To, in a clinical study including neonates born with severe CHD, describe brain hemodynamics during CPB, and the correlation to postoperative white matter integrity as determined by MRI.

To, in a piglet bypass model, delineate the impact of controlled exposure to circulating cell-free hb and hyperoxemia on brain hemodynamics.

To, in a piglet bypass model, define the influence of controlled exposure to circulating cell-free hb and hyperoxemia on neuroinflammation and brain parenchymal redox status

To, in a piglet bypass model, explore novel pharmaceutical and extra-corporal scavenger strategies to find a feasible therapeutic option for the mitigation of cell-free hb toxicity and oxidative stress. Work plan:

The clinical study will recruit 50 infants with severe CHD requiring surgery with CPB. Pre- and postop brain MRI. Intraoperative monitoring of brain perfusion with a) continuous NIRS/diffuse correlation spectroscopy and with b) intermittent ultra-fast multi-planar Doppler combined with photo-acoustics. Circulating levels of cell-free hb.

Newborn piglet model of CPB. Controlled exposure to varied circulating levels of cell-free hb. Monitoring of brain hemodynamics as in clinical study. Assessment of brain parenchymal and cerebro-spinal fluid inflammation and oxidative stress.
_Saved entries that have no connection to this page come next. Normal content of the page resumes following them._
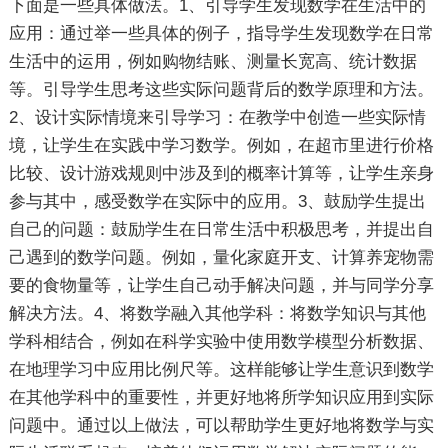
下面是一些具体做法。1、引导学生发现数学在生活中的
应用：通过举一些具体的例子，指导学生发现数学在日常
生活中的运用，例如购物结账、测量长宽高、统计数据
等。引导学生思考这些实际问题背后的数学原理和方法。
2、设计实际情境来引导学习：在教学中创造一些实际情
境，让学生在实践中学习数学。例如，在超市里进行价格
比较、设计游戏规则中涉及到的概率计算等，让学生亲身
参与其中，感受数学在实际中的应用。3、鼓励学生提出
自己的问题：鼓励学生在日常生活中积极思考，并提出自
己遇到的数学问题。例如，量化家庭开支、计算养宠物需
要的食物量等，让学生自己动手解决问题，并与同学分享
解决方法。4、将数学融入其他学科：将数学知识与其他
学科相结合，例如在科学实验中使用数学模型分析数据、
在地理学习中应用比例尺等。这样能够让学生意识到数学
在其他学科中的重要性，并更好地将所学知识应用到实际
问题中。通过以上做法，可以帮助学生更好地将数学与实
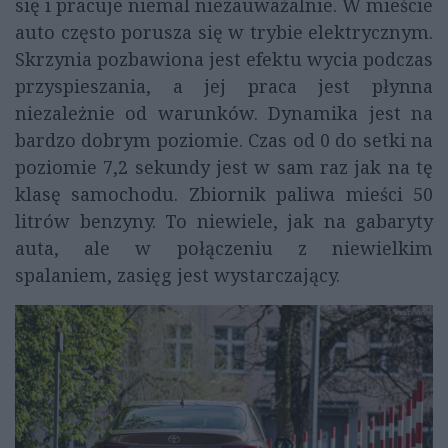
się i pracuje niemal niezauważalnie. W mieście
auto często porusza się w trybie elektrycznym.
Skrzynia pozbawiona jest efektu wycia podczas
przyspieszania, a jej praca jest płynna
niezależnie od warunków. Dynamika jest na
bardzo dobrym poziomie. Czas od 0 do setki na
poziomie 7,2 sekundy jest w sam raz jak na tę
klasę samochodu. Zbiornik paliwa mieści 50
litrów benzyny. To niewiele, jak na gabaryty
auta, ale w połączeniu z niewielkim
spalaniem, zasięg jest wystarczający.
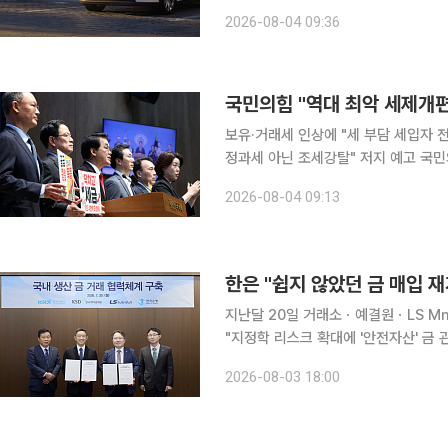
차 시장 점유율 1위에 올랐다. 완성차
2026-08-04 09:36
국민의힘 "역대 최악 세제개편…
보유·거래세 인상에 "세 부담 세입자 
정과세 아닌 조세강탈" 저지 예고 국민의힘이 정부의 2026년 세제개편안에 대해 '역대 최악의 세제
개편'으로 규정하고 전면 반대 입장을 밝혔다. 국민의힘 소속 국회 재정경제기획위
2026-08-04 09:13
일 오후 국회 소통관에서 긴급 기자회견
지난달 20일 거래소ㆍ예결원ㆍLS Mn
"지정학 리스크 확대에 '안전자산' 금
시장 가격엔 영향 없어" 한국은행이 보유한 '안전자산' 금이 13년 만에 늘어날 전망이다. 한은이
2026-08-03 18:00
2013년 이후 처음으로 금 매입 재개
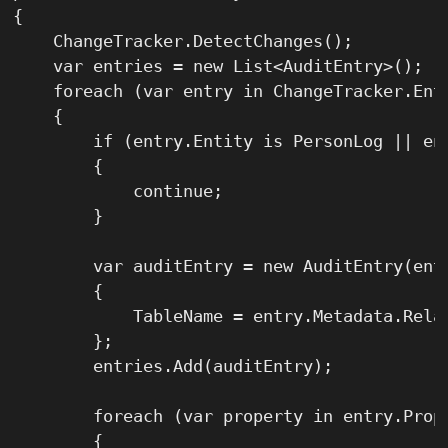
{

    ChangeTracker.DetectChanges();

    var entries = new List<AuditEntry>();

    foreach (var entry in ChangeTracker.Entr
    {

        if (entry.Entity is PersonLog || en
        {

            continue;

        }

        var auditEntry = new AuditEntry(entr
        {

            TableName = entry.Metadata.Relat
        };

        entries.Add(auditEntry);

        foreach (var property in entry.Prope
        {
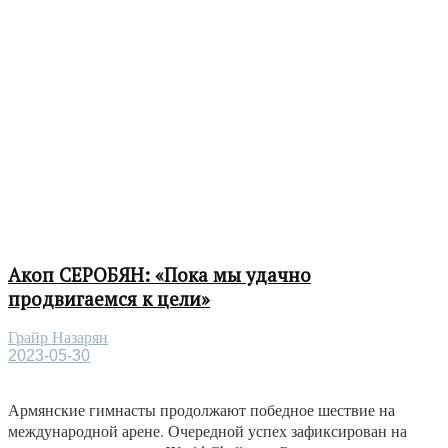
Акоп СЕРОБЯН: «Пока мы удачно
продвигаемся к цели»
Грайр Назарян
2023-05-30
Армянские гимнасты продолжают победное шествие на
международной арене. Очередной успех зафиксирован на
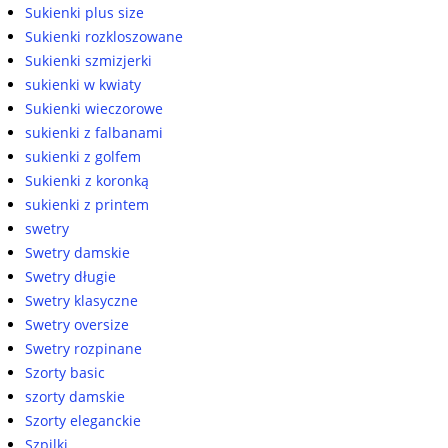
Sukienki plus size
Sukienki rozkloszowane
Sukienki szmizjerki
sukienki w kwiaty
Sukienki wieczorowe
sukienki z falbanami
sukienki z golfem
Sukienki z koronką
sukienki z printem
swetry
Swetry damskie
Swetry długie
Swetry klasyczne
Swetry oversize
Swetry rozpinane
Szorty basic
szorty damskie
Szorty eleganckie
Szpilki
Evaluation of treatment strategies in the piglet model directed towards reducing exposure to cell-free hb by a) pharmacological scavenging and b) extracorporal filtration based on molecular imprinting technology. Importance:

By enhancing our understanding of mechanisms leading to brain impairment during CPB in newborns with CHD we aim to develop specific preventive strategies. This is of utmost value to the individual, their family and to society as a whole.